Behind the Bytes: Exploring the World of Digital Forensics Incident Response

Apple Fitness Workout Location Data: Leveraging the healthdb_secure.sqlite Database

Forensics Question: How can we leverage the location data stored within the healthdb_secure.sqlite database and what indications of the user’s workout activities can be gathered from the review of this data?

Tools:

DB Browser for SQLite Version 3.12.2

Background:

iOS 16 brought many changes for digital forensics and one, seemingly, unexplored area was the increased wealth of location data stored within the healthdb_secure.sqlite database. The location data is stored within the “location_series_data” table of the database for specific workout activity types initiated on the Apple Watch. The data includes: a series identifier, timestamp, latitude, longitude, altitude, speed, course, horizontal accuracy, vertical accuracy, speed accuracy, course accuracy, and signal environment. (Note: additional research is required to identify the values for the signal environment). What is somewhat surprising about the data is 1) the sheer number of location points (44,590 over 31 workouts) and 2) the accuracy of the location points. Of the total 44,590 location points, the largest horizontal accuracy was 26.791 meters and the smallest was 0.59862 meters. The “location_series_data” table by itself does not correlate the location data to the ongoing workout during location data capture.

This article will explore an initial effective, but inefficient, SQL query correlating location data to the ongoing workout; an effective and efficient SQL query correlating location data to the ongoing workout; and finally, a SQL query which provides an analysis as to the actions likely taken by the user for the initiation, pausing, and completion of workouts.

Beginning Work:

Initially, two tables of the database were used as they contained the required starting and ending points of the data being analyzed, that is the location data itself and the workout activity type. As I will show, it is possible to arrive at largely the correct outcome by creating a forced join of these two tables; however, it is extremely inefficient in processing time and results outcome. The query resulted in 44,581 rows of data which were processed in 33,030ms, or 33.03 seconds, when run through DB Browser for SQLite. If you have prior experience with DB Browser for SQLite you probably have not had to wait that long for a query result.

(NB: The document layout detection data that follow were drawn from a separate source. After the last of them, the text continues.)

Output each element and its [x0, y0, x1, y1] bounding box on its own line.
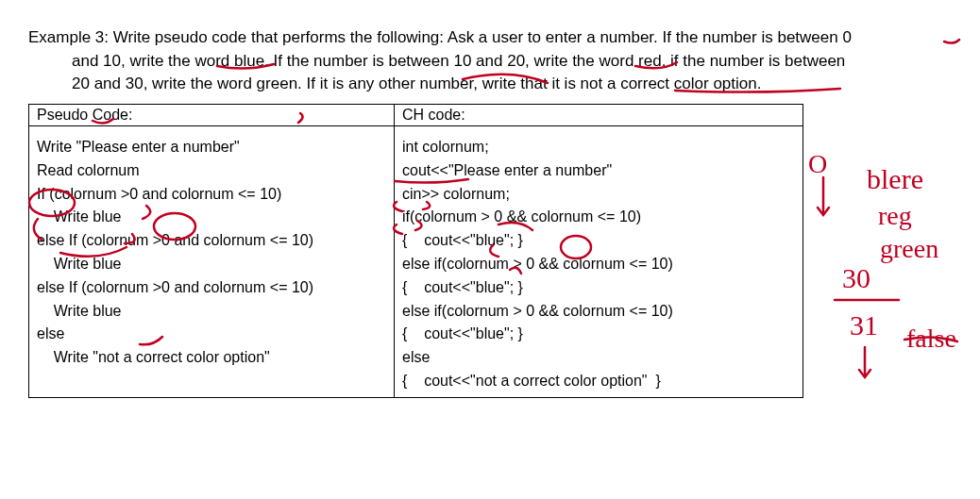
pseudo-code-block: Write "Please enter a number" Read color…	[37, 136, 386, 370]
hand-false: false	[906, 325, 956, 352]
cell-ch-code: int colornum; cout<<"Please enter a numb…	[395, 125, 803, 397]
hand-word-reg: reg	[878, 203, 912, 229]
example-prompt: Example 3: Write pseudo code that perfor…	[28, 26, 952, 96]
cell-pseudo: Write "Please enter a number" Read color…	[29, 125, 395, 397]
header-pseudo: Pseudo Code:	[29, 104, 395, 125]
prompt-line-1: Example 3: Write pseudo code that perfor…	[28, 26, 952, 50]
ch-code-block: int colornum; cout<<"Please enter a numb…	[402, 136, 795, 393]
hand-word-green: green	[880, 236, 938, 262]
hand-thirtyone: 31	[850, 311, 878, 340]
prompt-line-2: and 10, write the word blue. If the numb…	[72, 50, 952, 74]
prompt-line-3: 20 and 30, write the word green. If it i…	[72, 73, 952, 96]
hand-zero-circle: O	[808, 151, 827, 177]
hand-word-blere: blere	[867, 165, 923, 193]
header-ch-code: CH code:	[395, 104, 803, 125]
hand-thirty: 30	[842, 264, 870, 292]
code-table: Pseudo Code: CH code: Write "Please ente…	[28, 104, 803, 398]
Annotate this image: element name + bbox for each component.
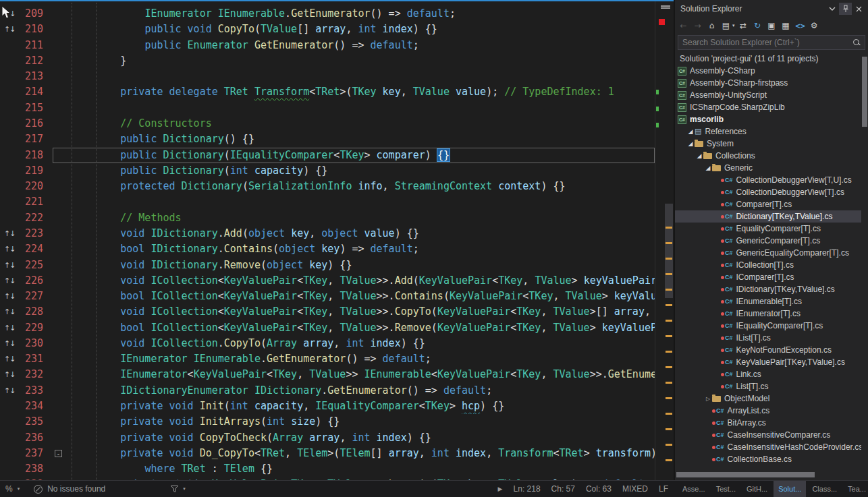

But, to start, we will examine the tables being discussed.

The “location_series_data” table:

Here we have a first view of the “location_series_data” table of the healthdb_secure.sqlite database. (Note: latitude and longitude values have been removed).

The “workout_activities” table:

And a first view of the “workout_activities” table of the healthdb_secure.sqlite database. With iOS 16, this table now contains the starting and ending timestamps for workouts, the duration of the workouts in seconds, and the activity type which relates to the specific workout selected by the user or suggested by the Watch.

Initially, my SQL query contained all known “activity_type” values which has been reduced for depiction size for this work to the primary workouts which appear to log location data: Indoor/Outdoor Cycle, Outdoor Run, and Outdoor/Indoor Walk.

The query first selects the timestamp and workout activity type which is then followed by all pertinent location data present in the “location_series_data” table. This query provides the

following result:

The previously viewed location data is now correlated to the timestamp in readable format and an Outdoor/Indoor Walk. The query is effective as it uses a cross join and a where statement to isolate the data required and pull data from both pertinent tables. A cross join can be used to combine tables that have no like columns or possess values within columns that do not directly link to another table. This query does not function correctly without the where statement:

“WHERE (substr(location_series_data.timestamp,1,9)) between workout_activities.start_date and workout_activities.end_date”, the where statement used in this query, effectively states the following:

[Select values] where the location series data timestamp is between the workout activity start date and the workout activity end date.

(The substring (substr) function is used here to isolate the whole value of the timestamp and remove the decimal point and all following numbers. So “668189163.854” becomes “668189163”).

While I label this query as being inefficient in processing time, I do maintain the join and where structure used here could be effective in other means. In this use it was overall quite effective in the result number and once the result was processed a .CSV file could be exported from DB Browser for other use and additional review.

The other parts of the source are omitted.